- _WHAT NEEDS TO BE DONE_
Check each line of the records below and collect those holding "مهرگان".

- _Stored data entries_
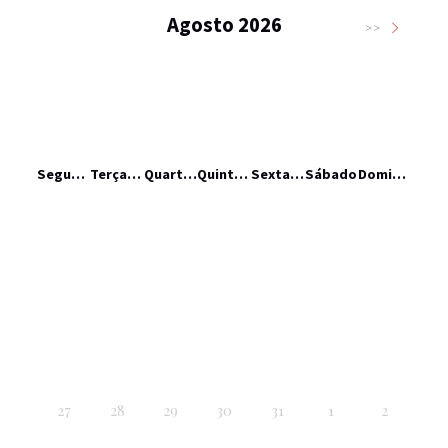
Agosto 2026
>>
Segunda-feira
Terça-feira
Quarta-feira
Quinta-feira
Sexta-feira
Sábado
Domingo
27
28
29
30
31
1
2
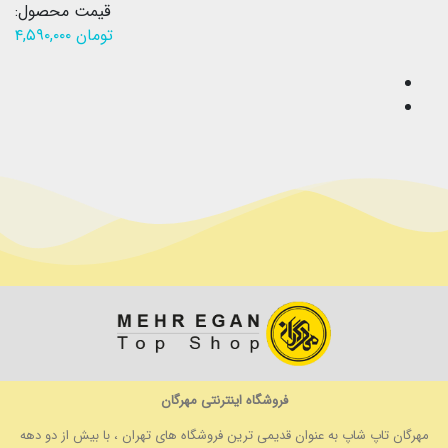
قیمت محصول:
تومان
۴,۵۹۰,۰۰۰
فروشگاه اینترنتی مهرگان
مهرگان تاپ شاپ به عنوان قدیمی ترین فروشگاه های تهران ، با بیش از دو دهه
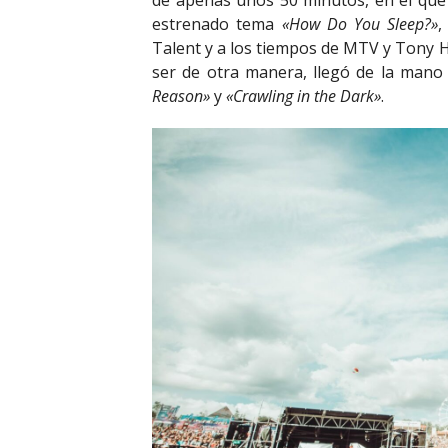
estrenado tema
«How Do You Sleep?»
,
Talent y a los tiempos de MTV y Tony Ha
ser de otra manera, llegó de la mano
Reason»
y
«Crawling in the Dark»
.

- _SOLUTION TO THE PROBLEM_
فروشگاه اینترنتی مهرگان
مهرگان تاپ شاپ به عنوان قدیمی ترین فروشگاه های تهران ، با بیش از دو دهه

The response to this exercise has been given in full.